» Exercise instructions: Lines in the listing below that include the word "Forms" need to be copied.

» Records for this task:
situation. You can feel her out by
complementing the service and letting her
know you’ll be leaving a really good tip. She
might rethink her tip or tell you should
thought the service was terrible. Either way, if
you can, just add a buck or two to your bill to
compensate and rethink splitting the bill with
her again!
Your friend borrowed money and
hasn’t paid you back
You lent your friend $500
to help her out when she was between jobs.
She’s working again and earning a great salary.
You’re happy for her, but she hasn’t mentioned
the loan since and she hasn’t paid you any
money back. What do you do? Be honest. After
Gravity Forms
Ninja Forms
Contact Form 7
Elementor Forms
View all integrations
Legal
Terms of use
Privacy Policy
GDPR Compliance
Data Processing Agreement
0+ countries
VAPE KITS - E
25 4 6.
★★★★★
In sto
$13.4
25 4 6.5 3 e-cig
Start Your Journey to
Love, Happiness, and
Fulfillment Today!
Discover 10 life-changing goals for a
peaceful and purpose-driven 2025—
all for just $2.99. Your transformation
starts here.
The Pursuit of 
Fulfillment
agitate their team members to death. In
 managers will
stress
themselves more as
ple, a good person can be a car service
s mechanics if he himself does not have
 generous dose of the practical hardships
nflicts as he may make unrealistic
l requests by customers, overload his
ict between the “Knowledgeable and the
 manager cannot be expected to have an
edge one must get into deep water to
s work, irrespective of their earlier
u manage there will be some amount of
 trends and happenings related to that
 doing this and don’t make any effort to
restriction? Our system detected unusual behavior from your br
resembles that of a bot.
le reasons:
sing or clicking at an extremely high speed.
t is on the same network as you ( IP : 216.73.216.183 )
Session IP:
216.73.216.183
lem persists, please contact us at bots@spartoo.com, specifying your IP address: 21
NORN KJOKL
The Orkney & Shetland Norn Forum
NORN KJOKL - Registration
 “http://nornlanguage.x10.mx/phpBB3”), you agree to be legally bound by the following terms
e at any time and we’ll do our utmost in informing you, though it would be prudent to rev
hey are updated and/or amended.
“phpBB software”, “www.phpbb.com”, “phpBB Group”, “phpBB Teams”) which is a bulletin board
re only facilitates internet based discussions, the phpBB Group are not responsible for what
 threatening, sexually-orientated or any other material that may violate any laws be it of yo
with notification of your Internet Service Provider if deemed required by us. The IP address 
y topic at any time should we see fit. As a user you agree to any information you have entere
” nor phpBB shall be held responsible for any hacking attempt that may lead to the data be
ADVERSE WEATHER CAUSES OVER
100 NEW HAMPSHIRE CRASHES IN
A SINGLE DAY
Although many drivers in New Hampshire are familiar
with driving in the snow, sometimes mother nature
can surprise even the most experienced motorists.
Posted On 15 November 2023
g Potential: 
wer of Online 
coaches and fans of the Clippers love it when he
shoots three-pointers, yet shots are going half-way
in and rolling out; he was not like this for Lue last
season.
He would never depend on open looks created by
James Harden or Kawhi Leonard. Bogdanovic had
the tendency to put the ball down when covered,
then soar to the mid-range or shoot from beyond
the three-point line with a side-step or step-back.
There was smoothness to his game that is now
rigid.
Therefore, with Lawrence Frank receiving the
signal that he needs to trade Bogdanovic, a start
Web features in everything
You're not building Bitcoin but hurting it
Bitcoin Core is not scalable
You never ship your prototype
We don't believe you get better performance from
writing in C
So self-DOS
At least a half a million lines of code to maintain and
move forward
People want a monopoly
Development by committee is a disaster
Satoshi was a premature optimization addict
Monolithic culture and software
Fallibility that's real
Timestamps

» Answer section:
Gravity Forms
Ninja Forms
Elementor Forms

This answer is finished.